PROBLEM TO WORK ON: Every line below between the line holding "Identify the location of Disfraces." and the line holding "This screenshot has height=2576, width=1114.", inclusive, should be repeated exactly, and all other lines omitted.

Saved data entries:

++++++++++++++++++++

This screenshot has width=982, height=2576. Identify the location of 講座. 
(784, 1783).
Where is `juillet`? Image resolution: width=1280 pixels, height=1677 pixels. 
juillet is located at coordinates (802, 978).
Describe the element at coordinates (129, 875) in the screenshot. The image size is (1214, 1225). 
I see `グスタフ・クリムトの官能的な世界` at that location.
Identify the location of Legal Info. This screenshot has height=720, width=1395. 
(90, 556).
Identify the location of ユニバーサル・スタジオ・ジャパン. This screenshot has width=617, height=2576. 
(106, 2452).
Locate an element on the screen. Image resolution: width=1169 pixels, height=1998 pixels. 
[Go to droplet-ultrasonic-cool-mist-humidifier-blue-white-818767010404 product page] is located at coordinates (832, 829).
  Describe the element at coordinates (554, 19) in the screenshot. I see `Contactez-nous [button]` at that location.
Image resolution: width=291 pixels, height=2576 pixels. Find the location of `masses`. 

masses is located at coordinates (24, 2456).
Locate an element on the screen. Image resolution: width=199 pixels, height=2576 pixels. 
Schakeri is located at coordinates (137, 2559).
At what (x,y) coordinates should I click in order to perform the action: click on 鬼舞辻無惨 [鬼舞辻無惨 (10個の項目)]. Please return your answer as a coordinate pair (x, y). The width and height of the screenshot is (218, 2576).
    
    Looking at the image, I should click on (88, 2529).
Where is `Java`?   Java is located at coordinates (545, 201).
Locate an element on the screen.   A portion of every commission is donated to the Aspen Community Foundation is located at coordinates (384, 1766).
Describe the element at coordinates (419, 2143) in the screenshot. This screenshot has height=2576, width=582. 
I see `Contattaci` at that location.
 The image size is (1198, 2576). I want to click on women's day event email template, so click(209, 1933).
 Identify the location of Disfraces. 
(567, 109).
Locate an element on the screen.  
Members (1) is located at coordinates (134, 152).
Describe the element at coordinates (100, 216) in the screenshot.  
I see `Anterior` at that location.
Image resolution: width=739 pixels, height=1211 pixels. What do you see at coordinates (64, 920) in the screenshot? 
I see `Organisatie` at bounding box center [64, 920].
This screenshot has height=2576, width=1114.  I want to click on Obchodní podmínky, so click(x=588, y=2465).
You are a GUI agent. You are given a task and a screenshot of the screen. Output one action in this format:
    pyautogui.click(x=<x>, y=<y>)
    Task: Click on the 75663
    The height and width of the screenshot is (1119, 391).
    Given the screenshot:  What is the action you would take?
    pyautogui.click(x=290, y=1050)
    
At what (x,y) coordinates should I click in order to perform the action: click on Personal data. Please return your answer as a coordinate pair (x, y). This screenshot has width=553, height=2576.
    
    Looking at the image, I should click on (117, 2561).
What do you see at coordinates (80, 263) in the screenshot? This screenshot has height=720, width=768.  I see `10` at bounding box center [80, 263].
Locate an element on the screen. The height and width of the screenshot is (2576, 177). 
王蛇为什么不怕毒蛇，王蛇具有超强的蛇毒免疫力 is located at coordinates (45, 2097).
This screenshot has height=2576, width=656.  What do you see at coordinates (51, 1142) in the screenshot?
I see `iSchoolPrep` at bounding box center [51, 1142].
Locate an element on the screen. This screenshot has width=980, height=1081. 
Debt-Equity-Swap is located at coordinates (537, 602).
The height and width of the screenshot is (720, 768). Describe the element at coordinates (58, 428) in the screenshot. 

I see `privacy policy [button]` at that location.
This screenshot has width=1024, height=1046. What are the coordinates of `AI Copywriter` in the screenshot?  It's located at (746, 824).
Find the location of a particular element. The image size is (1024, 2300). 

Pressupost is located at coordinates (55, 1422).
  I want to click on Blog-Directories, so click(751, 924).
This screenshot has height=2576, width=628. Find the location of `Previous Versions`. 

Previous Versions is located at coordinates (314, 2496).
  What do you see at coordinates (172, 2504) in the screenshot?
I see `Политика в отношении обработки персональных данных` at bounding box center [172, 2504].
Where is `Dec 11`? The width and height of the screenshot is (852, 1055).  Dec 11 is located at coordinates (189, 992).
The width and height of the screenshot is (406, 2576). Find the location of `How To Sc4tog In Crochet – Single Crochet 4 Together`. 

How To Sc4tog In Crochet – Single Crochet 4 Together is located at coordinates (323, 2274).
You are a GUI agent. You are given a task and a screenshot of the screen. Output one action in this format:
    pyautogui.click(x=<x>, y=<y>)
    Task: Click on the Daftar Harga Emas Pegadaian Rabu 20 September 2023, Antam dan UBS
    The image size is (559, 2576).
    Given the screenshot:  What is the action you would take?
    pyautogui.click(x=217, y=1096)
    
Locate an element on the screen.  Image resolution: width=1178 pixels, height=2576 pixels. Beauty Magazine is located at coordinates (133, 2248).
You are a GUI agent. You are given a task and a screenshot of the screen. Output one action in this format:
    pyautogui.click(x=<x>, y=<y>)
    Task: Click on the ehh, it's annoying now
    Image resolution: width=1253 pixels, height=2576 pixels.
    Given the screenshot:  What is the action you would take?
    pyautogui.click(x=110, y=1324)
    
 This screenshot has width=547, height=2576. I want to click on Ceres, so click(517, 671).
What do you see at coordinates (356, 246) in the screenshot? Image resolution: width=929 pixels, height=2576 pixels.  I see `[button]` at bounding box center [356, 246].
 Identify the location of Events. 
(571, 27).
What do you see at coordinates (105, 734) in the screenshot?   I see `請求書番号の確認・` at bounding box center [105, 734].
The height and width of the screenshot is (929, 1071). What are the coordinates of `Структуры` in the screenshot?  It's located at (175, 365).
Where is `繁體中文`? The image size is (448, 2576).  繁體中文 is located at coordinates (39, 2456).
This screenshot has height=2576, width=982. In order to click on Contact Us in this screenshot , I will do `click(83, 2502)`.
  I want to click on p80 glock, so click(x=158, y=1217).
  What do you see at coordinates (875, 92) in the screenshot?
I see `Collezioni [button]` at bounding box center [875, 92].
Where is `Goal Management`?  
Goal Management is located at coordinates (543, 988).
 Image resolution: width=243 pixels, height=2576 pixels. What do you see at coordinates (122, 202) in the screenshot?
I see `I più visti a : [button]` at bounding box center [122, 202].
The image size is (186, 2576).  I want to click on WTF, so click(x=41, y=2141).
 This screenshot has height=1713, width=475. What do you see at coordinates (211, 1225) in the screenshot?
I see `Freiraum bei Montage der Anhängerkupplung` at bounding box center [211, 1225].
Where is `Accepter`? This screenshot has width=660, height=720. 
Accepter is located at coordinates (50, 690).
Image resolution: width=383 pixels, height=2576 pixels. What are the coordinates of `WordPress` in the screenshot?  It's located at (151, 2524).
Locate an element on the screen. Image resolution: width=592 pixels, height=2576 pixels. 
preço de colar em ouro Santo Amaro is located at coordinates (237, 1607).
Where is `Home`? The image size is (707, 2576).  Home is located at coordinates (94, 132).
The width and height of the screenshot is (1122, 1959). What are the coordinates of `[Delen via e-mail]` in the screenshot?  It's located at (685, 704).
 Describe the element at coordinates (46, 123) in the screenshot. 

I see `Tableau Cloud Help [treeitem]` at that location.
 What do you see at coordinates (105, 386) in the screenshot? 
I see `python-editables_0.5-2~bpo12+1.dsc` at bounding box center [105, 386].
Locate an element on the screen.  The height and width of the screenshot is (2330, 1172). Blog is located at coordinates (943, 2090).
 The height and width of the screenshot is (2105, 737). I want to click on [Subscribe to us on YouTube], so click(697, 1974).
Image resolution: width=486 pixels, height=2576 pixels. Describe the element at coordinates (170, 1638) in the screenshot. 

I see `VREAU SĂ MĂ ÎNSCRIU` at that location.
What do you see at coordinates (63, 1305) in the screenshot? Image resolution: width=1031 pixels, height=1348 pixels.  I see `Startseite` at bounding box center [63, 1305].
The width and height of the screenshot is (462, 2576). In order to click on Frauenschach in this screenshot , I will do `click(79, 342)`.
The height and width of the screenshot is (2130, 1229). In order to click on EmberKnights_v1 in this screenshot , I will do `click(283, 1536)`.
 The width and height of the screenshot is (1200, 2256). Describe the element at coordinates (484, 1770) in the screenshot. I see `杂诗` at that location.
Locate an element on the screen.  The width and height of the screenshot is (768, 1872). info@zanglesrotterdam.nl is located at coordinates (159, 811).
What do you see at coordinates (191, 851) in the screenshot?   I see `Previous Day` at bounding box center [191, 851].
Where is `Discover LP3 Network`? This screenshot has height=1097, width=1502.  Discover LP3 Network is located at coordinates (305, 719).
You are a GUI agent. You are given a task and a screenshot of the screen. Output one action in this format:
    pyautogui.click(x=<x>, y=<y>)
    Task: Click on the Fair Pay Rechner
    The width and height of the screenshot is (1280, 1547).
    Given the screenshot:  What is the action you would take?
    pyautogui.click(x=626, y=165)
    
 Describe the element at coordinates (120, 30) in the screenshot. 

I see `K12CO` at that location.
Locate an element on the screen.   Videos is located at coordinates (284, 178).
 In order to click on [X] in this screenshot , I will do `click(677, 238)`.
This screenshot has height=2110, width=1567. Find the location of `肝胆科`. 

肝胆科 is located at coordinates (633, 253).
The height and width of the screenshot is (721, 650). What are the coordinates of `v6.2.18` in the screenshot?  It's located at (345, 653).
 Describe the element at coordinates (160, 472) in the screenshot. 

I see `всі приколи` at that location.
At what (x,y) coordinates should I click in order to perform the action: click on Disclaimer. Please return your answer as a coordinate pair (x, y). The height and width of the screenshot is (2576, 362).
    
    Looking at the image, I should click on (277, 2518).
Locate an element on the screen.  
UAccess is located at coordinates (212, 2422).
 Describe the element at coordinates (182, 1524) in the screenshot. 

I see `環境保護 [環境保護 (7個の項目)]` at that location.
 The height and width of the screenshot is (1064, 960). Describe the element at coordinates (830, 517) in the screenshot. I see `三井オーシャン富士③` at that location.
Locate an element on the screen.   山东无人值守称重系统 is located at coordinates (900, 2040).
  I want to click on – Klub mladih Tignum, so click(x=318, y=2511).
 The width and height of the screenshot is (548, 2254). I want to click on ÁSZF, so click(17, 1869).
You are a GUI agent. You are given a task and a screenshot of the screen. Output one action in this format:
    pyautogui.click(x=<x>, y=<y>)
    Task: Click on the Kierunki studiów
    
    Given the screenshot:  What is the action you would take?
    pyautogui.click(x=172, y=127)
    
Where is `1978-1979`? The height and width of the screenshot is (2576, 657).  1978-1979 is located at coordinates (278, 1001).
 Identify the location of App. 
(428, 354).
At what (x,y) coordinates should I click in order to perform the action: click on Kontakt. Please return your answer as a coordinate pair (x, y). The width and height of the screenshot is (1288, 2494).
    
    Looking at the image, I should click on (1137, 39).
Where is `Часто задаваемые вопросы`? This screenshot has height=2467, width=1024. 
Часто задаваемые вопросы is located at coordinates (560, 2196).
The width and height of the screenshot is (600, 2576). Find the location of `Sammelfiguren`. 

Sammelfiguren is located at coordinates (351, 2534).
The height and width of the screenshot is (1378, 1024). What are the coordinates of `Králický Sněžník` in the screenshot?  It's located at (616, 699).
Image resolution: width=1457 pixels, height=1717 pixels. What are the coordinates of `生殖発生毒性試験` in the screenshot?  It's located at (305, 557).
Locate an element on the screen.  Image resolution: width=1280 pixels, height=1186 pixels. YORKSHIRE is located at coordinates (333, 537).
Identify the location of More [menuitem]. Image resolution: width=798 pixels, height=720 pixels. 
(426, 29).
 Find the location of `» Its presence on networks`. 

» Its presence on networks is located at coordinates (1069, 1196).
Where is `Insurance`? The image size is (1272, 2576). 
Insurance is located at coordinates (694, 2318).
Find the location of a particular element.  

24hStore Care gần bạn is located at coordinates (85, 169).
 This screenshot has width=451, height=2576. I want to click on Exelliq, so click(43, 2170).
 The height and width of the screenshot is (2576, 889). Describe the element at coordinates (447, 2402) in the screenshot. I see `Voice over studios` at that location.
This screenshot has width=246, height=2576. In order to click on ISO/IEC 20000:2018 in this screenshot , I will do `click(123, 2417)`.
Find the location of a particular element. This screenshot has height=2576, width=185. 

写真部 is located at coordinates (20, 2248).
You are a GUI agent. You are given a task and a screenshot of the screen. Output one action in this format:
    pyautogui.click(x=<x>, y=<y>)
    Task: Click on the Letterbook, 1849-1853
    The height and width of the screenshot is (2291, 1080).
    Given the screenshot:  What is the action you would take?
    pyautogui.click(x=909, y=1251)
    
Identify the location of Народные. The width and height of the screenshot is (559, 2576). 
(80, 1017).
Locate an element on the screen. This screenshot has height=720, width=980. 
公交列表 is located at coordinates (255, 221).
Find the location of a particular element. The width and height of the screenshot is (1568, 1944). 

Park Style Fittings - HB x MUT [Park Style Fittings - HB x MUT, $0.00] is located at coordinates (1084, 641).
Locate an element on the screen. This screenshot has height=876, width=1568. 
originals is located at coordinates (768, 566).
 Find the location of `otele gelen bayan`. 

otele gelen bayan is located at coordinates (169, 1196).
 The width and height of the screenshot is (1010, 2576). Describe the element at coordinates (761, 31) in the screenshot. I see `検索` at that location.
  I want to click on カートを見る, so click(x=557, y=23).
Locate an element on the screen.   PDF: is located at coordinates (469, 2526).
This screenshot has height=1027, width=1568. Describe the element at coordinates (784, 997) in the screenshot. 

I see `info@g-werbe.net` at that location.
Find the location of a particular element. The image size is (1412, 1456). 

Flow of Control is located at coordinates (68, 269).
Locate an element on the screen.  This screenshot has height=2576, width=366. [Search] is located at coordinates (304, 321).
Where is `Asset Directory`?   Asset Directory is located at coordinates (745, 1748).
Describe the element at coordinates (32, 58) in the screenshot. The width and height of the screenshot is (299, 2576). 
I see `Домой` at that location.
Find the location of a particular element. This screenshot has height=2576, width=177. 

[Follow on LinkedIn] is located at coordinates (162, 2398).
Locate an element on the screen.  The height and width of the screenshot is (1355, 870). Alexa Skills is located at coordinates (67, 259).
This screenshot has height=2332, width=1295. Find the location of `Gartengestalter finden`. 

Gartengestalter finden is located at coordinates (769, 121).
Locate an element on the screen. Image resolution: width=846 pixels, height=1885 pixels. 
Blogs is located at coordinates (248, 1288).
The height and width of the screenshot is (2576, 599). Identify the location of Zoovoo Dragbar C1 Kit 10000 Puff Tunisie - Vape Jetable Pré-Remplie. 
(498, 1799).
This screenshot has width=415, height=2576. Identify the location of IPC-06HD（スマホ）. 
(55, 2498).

++++++++++++++++++++

SOLUTION:
 Identify the location of Disfraces. 
(567, 109).
Locate an element on the screen.  
Members (1) is located at coordinates (134, 152).
Describe the element at coordinates (100, 216) in the screenshot.  
I see `Anterior` at that location.
Image resolution: width=739 pixels, height=1211 pixels. What do you see at coordinates (64, 920) in the screenshot? 
I see `Organisatie` at bounding box center [64, 920].
This screenshot has height=2576, width=1114.  I want to click on Obchodní podmínky, so click(x=588, y=2465).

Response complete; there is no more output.